As for diet and medication, again he is 12, you are in control of this as a parent still at this age. There should never ever be a time when he is responsible for that medication on his own at this age. If he is suffering from some kind of depression, he could stash the meds away and use them to harm himself or worse. You are responsible for making sure he takes the medication, or you assign that responsibility to another adult in his life if you can't be there at the right time of day for the dose to be taken. Diet as well is in your control at home. If it is important for his mental health, you make time to have the right foods at home. At 12 years old you are right, you cannot control what he eats at a friends house, but you can teach the right eating habits at home. You can also give him the consequence of not being allowed to go to the corner store for snacks if he is not clean up his attitude. He is 12, he needs rules.

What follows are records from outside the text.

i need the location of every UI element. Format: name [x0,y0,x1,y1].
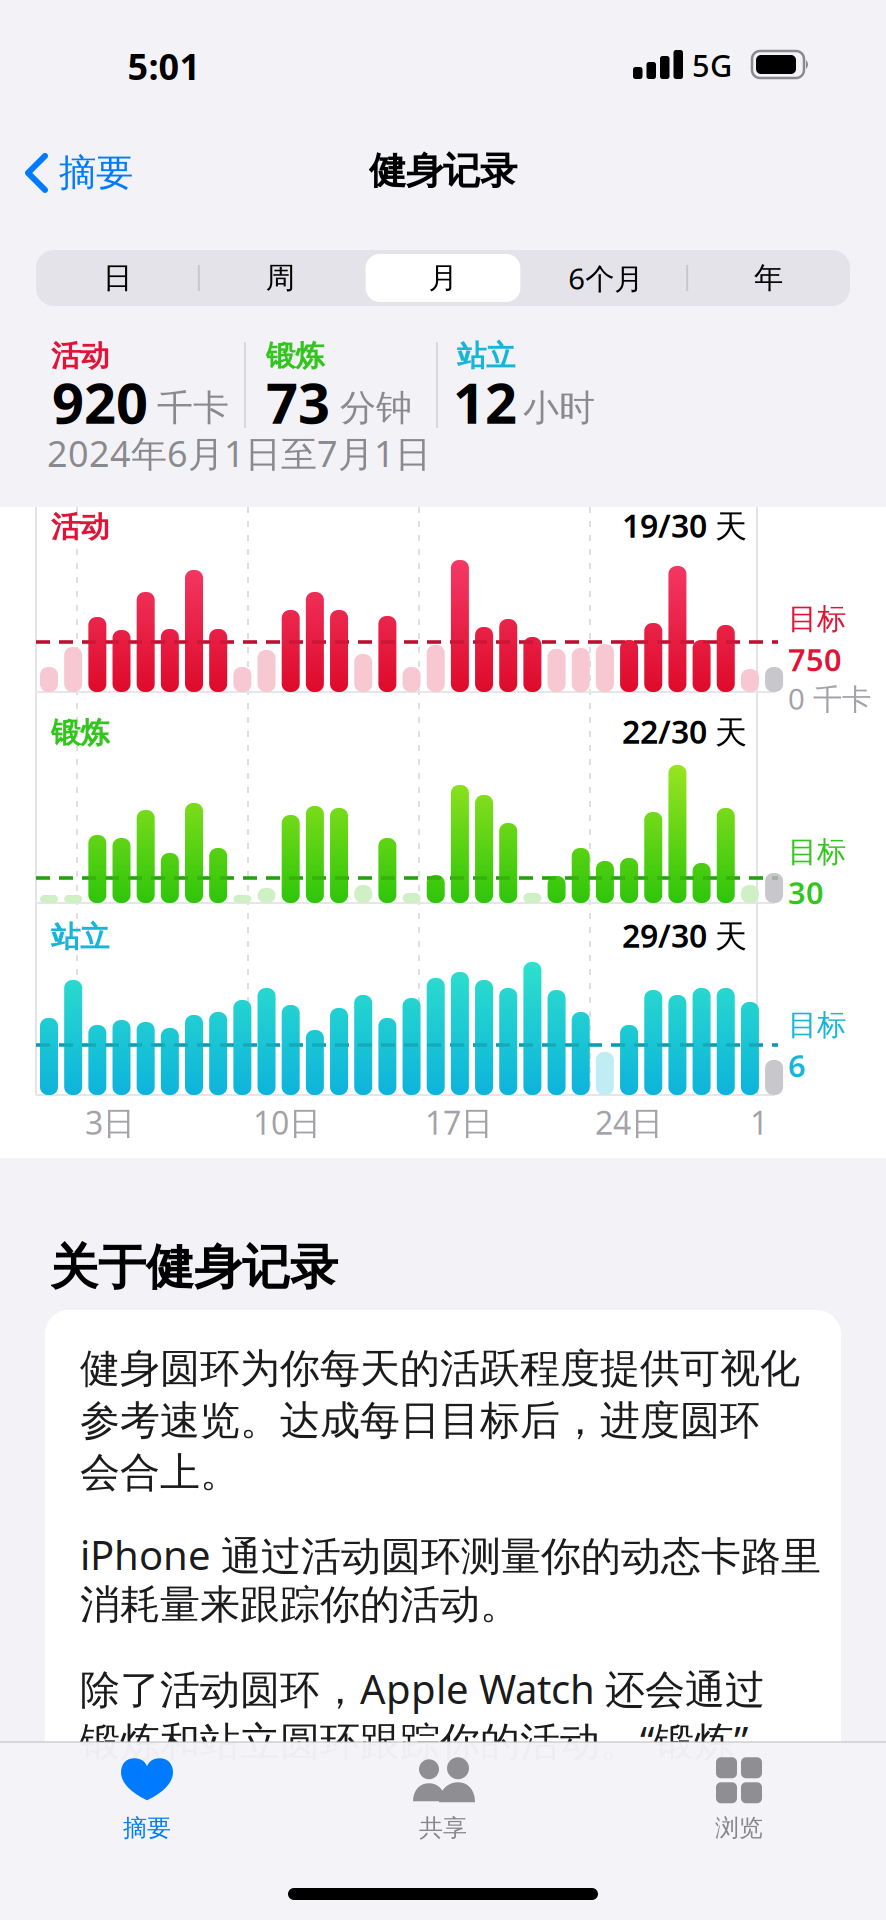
staticText: 活动 [51,338,109,374]
staticText: 参考速览。达成每日目标后，进度圆环 [80,1396,760,1445]
staticText: 6 [788,1045,806,1086]
staticText: 目标 [788,1007,846,1043]
staticText: 3日 [85,1101,135,1144]
staticText: 12 [453,365,517,439]
staticText: 消耗量来跟踪你的活动。 [80,1580,520,1629]
staticText: 750 [788,639,842,680]
staticText: 73 [266,365,330,439]
staticText: 分钟 [340,386,412,430]
button[interactable]: 共享 [343,1747,543,1851]
staticText: 6个月 [568,258,643,298]
staticText: 锻炼 [266,338,324,374]
staticText: 1 [750,1101,768,1144]
staticText: 锻炼 [51,715,109,751]
staticText: 共享 [419,1813,467,1843]
staticText: 千卡 [157,386,229,430]
staticText: 站立 [51,919,109,955]
staticText: 周 [266,260,295,296]
staticText: 30 [788,872,824,913]
staticText: 健身圆环为你每天的活跃程度提供可视化 [80,1344,800,1393]
button[interactable]: 浏览 [639,1747,839,1851]
staticText: 920 [52,365,148,439]
staticText: 会合上。 [80,1448,240,1497]
staticText: 浏览 [715,1813,763,1843]
staticText: 站立 [457,338,515,374]
staticText: 摘要 [59,150,133,196]
staticText: 小时 [523,386,595,430]
staticText: 2024年6月1日至7月1日 [47,429,431,477]
staticText: 年 [754,260,783,296]
button[interactable]: 日 [36,250,199,306]
staticText: 24日 [595,1101,663,1144]
staticText: 目标 [788,601,846,637]
staticText: 5G [692,45,732,85]
button[interactable]: 摘要 [47,1747,247,1851]
staticText: 目标 [788,834,846,870]
staticText: 月 [428,260,458,296]
button[interactable]: 6个月 [524,250,687,306]
staticText: 5:01 [128,42,200,90]
staticText: 17日 [425,1101,493,1144]
staticText: iPhone 通过活动圆环测量你的动态卡路里 [80,1528,821,1581]
staticText: 29/30 天 [622,914,747,956]
button[interactable]: 月 [362,250,524,306]
button[interactable]: 年 [687,250,850,306]
staticText: 健身记录 [369,148,517,194]
staticText: 关于健身记录 [50,1238,338,1297]
staticText: 0 千卡 [788,679,871,718]
staticText: 除了活动圆环，Apple Watch 还会通过 [80,1662,765,1715]
staticText: 活动 [51,509,109,545]
staticText: 摘要 [123,1813,171,1843]
staticText: 22/30 天 [622,710,747,752]
staticText: 19/30 天 [622,504,747,546]
button[interactable]: 返回摘要 [24,150,133,196]
button[interactable]: 周 [199,250,362,306]
staticText: 锻炼和站立圆环跟踪你的活动。“锻炼” [80,1714,748,1767]
staticText: 日 [103,260,132,296]
staticText: 10日 [253,1101,321,1144]
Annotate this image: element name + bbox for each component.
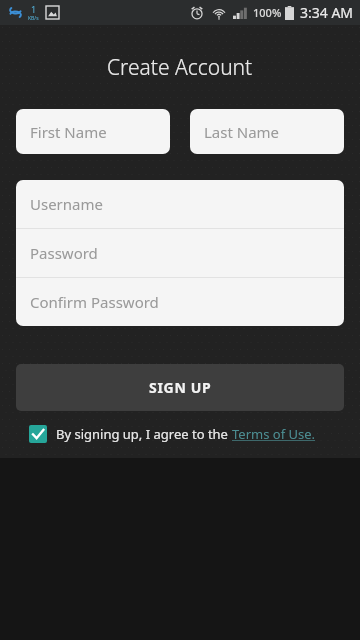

Home schooling works for some kids, but not for all. Sounds like this boy needs the social experience and expectations of being at public school.
Every parent loses it sometimes.....you are normal for feeling the way you do. You need to make time to set boundaries and expectations for him though. Don't give up just because it's hard. All of the things he needs right now are very time consuming and difficult for a parent, but he deserves a chance to have that given to him. I would start with seeing a counsellor or psychiatrist as there is grief issues here with the loss of a parent, and I would make it a priority to set up some rules/boundaries, clean up his diet, and find an activity for him. It will take time to get him on track, but you can do it! You reached out for help, so you obviously care!